Every line from the one holding "Дата начала" through the one holding "La publication des quatre volumes de" in the data below must be returned exactly, both ends included, with pictures left out and nothing else added.

Listed records:
*****

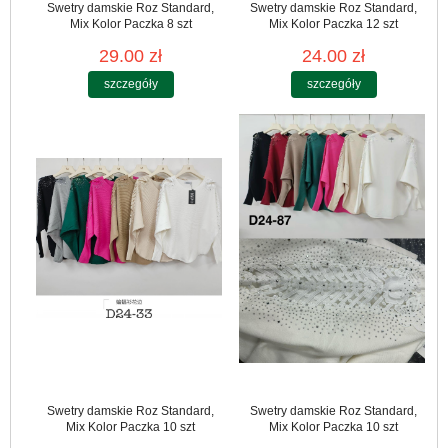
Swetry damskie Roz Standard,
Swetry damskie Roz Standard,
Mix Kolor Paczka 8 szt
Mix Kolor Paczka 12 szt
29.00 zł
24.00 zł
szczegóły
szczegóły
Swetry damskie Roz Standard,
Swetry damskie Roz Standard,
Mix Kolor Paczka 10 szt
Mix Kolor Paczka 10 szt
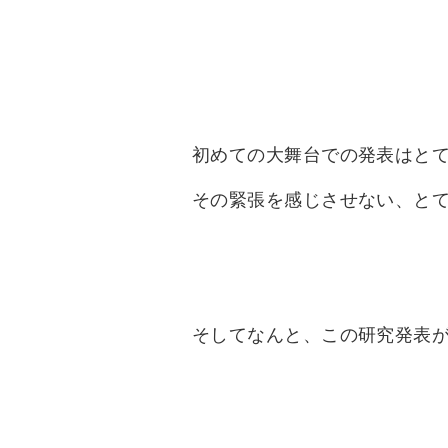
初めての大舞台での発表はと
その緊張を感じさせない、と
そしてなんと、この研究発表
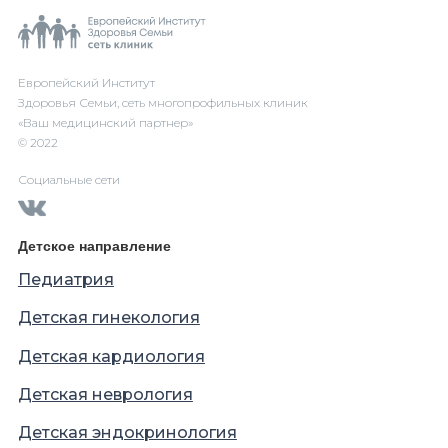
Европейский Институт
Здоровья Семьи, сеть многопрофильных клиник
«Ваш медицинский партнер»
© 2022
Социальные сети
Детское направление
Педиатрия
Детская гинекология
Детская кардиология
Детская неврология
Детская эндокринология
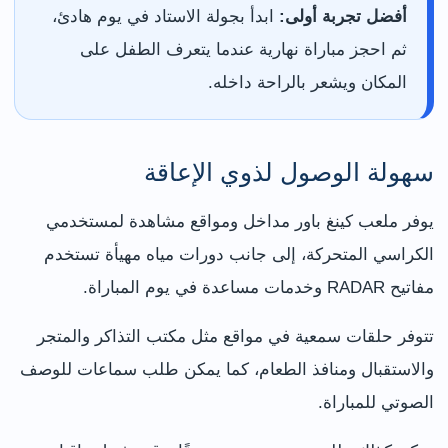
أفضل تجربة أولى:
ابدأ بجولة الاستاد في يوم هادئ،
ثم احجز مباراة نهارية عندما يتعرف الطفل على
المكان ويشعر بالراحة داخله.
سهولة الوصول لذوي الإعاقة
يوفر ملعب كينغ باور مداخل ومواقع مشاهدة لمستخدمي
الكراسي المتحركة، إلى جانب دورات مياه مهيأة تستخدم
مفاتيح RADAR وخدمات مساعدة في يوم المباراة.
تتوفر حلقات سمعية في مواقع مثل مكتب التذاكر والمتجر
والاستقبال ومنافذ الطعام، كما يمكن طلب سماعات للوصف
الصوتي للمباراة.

*****

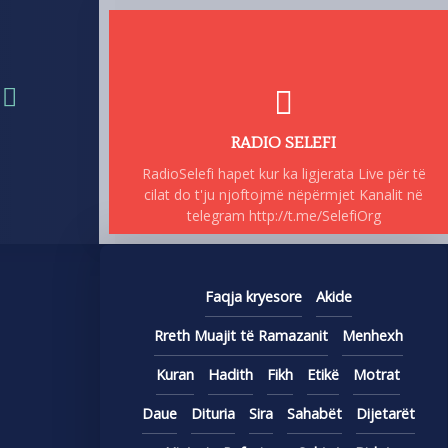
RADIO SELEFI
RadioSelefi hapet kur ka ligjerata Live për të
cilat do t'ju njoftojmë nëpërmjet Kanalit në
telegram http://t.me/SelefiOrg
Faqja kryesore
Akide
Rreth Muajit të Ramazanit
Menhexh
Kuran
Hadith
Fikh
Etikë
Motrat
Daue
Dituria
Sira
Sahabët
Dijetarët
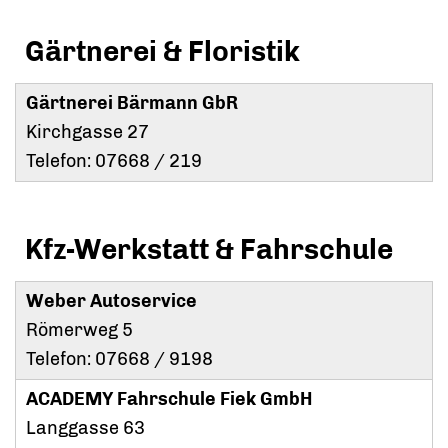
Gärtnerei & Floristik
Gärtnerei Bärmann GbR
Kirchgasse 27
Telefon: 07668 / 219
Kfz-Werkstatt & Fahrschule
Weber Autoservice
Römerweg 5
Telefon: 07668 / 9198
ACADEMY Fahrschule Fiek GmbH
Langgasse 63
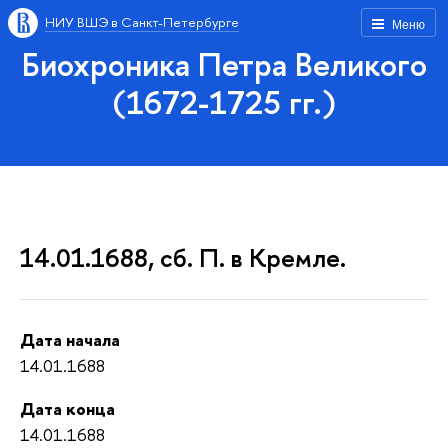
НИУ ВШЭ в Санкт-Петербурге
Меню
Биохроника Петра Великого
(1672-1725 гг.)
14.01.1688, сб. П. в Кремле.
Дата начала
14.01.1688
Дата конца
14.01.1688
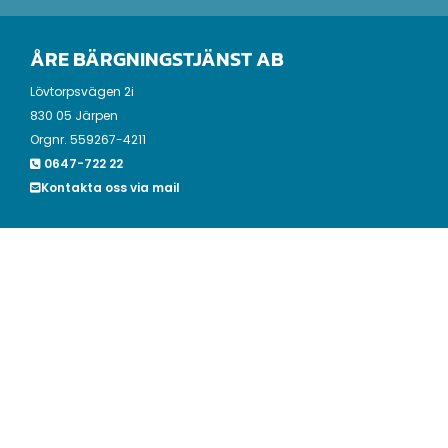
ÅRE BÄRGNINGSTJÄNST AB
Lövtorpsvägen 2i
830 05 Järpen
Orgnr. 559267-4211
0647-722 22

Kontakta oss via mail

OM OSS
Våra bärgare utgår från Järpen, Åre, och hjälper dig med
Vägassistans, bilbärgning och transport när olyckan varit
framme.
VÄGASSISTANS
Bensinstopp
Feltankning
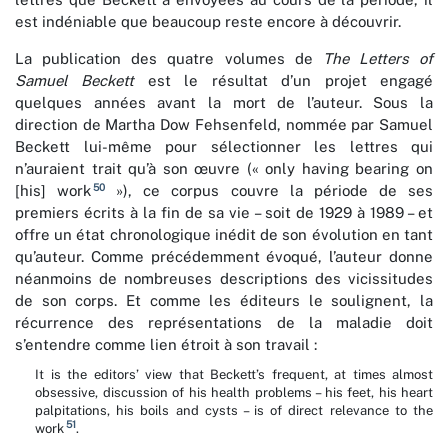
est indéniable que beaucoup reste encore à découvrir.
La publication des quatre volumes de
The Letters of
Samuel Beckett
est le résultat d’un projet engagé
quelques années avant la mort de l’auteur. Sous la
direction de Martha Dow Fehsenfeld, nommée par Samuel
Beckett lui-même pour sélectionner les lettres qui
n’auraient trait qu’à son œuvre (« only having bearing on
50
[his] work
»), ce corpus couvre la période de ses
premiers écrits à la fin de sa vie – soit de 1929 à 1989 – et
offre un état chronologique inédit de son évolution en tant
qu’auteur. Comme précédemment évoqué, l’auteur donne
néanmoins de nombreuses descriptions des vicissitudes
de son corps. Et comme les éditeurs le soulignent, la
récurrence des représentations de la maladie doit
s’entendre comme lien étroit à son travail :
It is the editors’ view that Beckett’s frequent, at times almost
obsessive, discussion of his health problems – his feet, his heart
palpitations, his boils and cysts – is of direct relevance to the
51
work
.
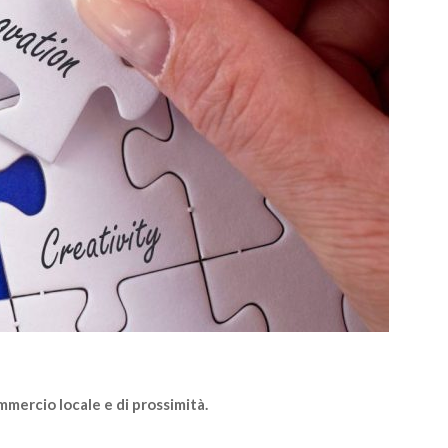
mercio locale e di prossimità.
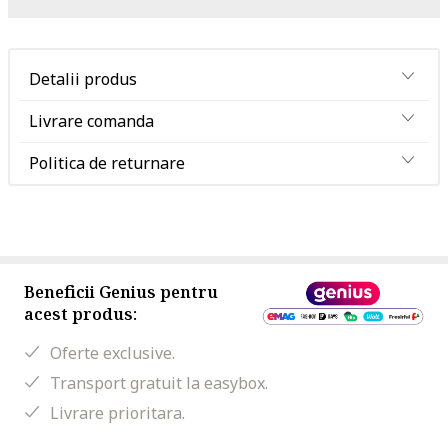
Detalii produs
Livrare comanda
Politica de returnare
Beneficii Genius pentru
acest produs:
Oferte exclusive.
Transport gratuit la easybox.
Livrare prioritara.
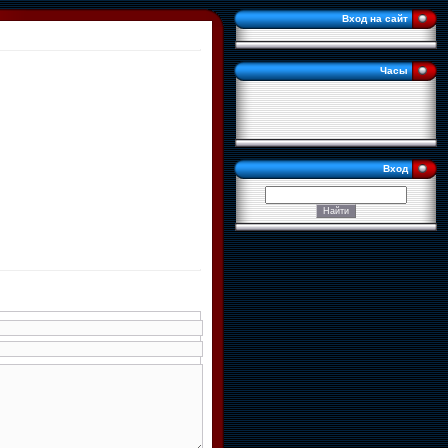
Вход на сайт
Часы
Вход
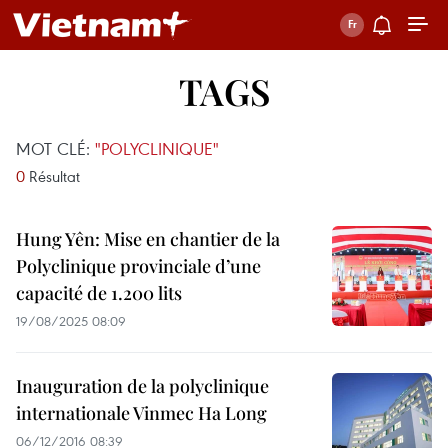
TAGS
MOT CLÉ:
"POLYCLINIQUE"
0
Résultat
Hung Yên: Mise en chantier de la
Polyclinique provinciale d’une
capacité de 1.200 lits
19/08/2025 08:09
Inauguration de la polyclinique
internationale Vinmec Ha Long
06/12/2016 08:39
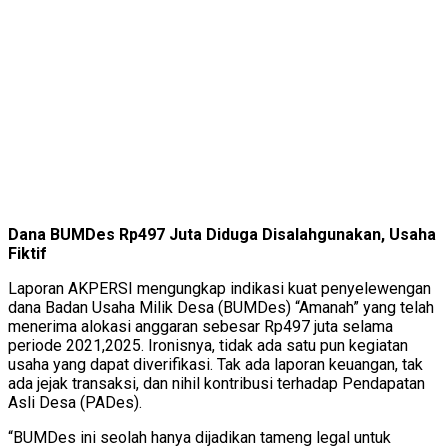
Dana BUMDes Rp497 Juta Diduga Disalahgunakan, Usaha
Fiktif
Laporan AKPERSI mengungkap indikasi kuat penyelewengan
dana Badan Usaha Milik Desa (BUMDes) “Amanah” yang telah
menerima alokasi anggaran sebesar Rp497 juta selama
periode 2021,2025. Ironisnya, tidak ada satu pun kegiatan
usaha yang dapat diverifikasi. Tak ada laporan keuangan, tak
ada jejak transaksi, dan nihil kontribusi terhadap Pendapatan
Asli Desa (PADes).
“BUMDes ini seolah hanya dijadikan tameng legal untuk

*****

Output below:
Дата начала
14.01.1688
Дата конца
14.01.1688
ÅRE BÄRGNINGSTJÄNST AB
Lövtorpsvägen 2i
830 05 Järpen
Orgnr. 559267-4211
0647-722 22

Kontakta oss via mail

OM OSS
Våra bärgare utgår från Järpen, Åre, och hjälper dig med
Vägassistans, bilbärgning och transport när olyckan varit
framme.
VÄGASSISTANS
Bensinstopp
Feltankning
est indéniable que beaucoup reste encore à découvrir.
La publication des quatre volumes de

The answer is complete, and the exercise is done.